Y Paquirri, el torero valiente, en la desguarnecida enfermería,
ofrecía su carne al bisturí para ganarle a la muerte. “Tranquilos
–dijo con temple– que ya he tenido muchas cornadas y sé de qué
va esto. No va a pasar nada”. De súbito, el diestro entró en delirio y
la palabra del poeta granadino le visitó su mente... “¡Que no quiero
verla!/ Dile a la luna que venga, que no quiero ver la sangre de Ignacio
sobre la arena... ¡Que no quiero verla!”...

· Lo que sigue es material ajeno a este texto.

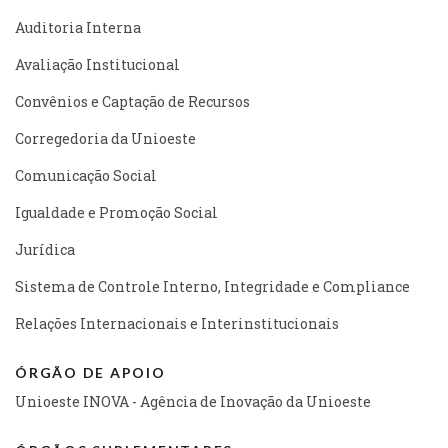
Auditoria Interna
Avaliação Institucional
Convênios e Captação de Recursos
Corregedoria da Unioeste
Comunicação Social
Igualdade e Promoção Social
Jurídica
Sistema de Controle Interno, Integridade e Compliance
Relações Internacionais e Interinstitucionais
ÓRGÃO DE APOIO
Unioeste INOVA - Agência de Inovação da Unioeste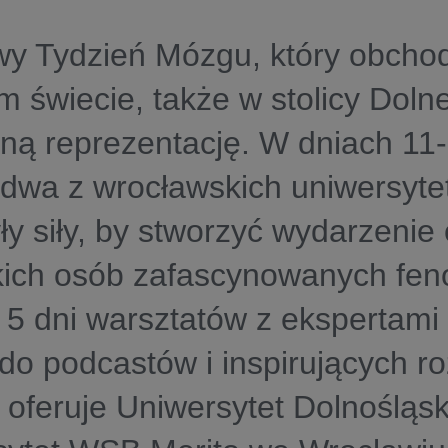
y Tydzień Mózgu, który obchod
m świecie, także w stolicy Doln
ną reprezentację. W dniach 11
 dwa z wrocławskich uniwersyt
ły siły, by stworzyć wydarzenie 
kich osób zafascynowanych f
5 dni warsztatów z ekspertami
do podcastów i inspirujących r
 oferuje Uniwersytet Dolnośląs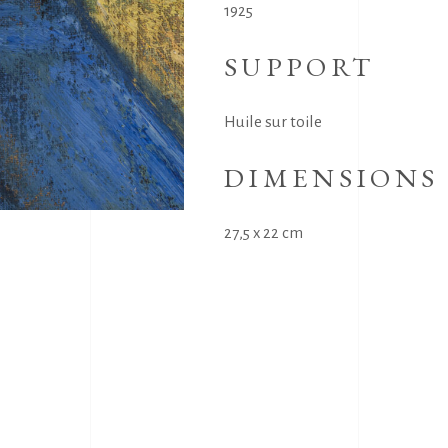
1925
SUPPORT
Huile sur toile
DIMENSIONS
27,5 x 22 cm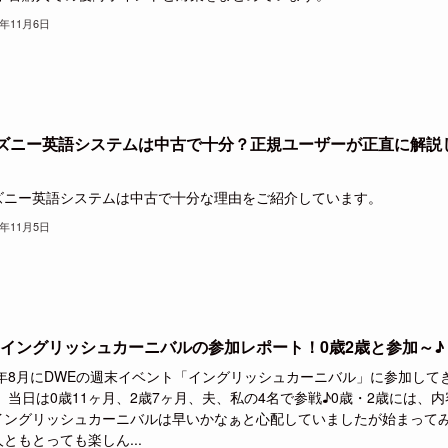
1年11月6日
ズニー英語システムは中古で十分？正規ユーザーが正直に解説
。
ズニー英語システムは中古で十分な理由をご紹介しています。
1年11月5日
Eイングリッシュカーニバルの参加レポート！0歳2歳と参加～♪
21年8月にDWEの週末イベント「イングリッシュカーニバル」に参加して
 当日は0歳11ヶ月、2歳7ヶ月、夫、私の4名で参戦♪0歳・2歳には、内
イングリッシュカーニバルは早いかなぁと心配していましたが始まって
ともとっても楽しん...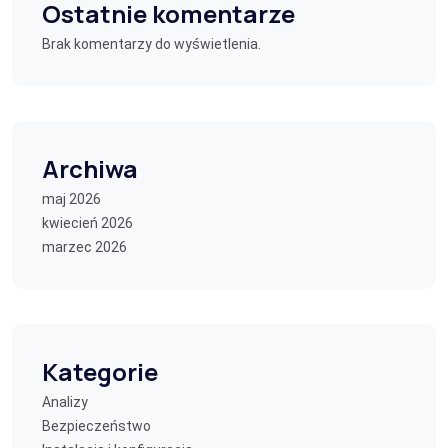
Ostatnie komentarze
Brak komentarzy do wyświetlenia.
Archiwa
maj 2026
kwiecień 2026
marzec 2026
Kategorie
Analizy
Bezpieczeństwo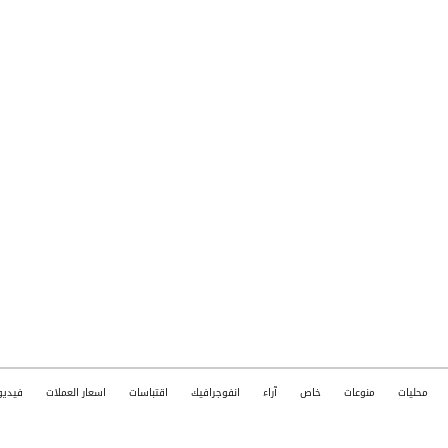
محليات
منوعات
خاص
آراء
انفوجرافيك
اقتباسات
اسعار العملات
فيديو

Partió Paquirri, el que juntaba en su capote la potencia
de los toros, la fuerza animal, el vendaval que pasa con la muerte.
Lidiaba como sólo saben hacerlo los maestros taurómacos, que rinden
la bravura del animal con el arte del movimiento con garbo e
inteligencia.
La noticia dice que falleció en la ambulancia que lo llevaba
al hospital de Córdoba, y eran las diez menos veinte de la noche.
Al morir ya no deambuló más por el laberinto interior y logró
solucionar su caos... tal vez en su último momento supo que en el centro
del laberinto estaba ella, Isabel, la que le había dado –como Ariadna
le dio a Teseo– el secreto para lograr el camino de la felicidad.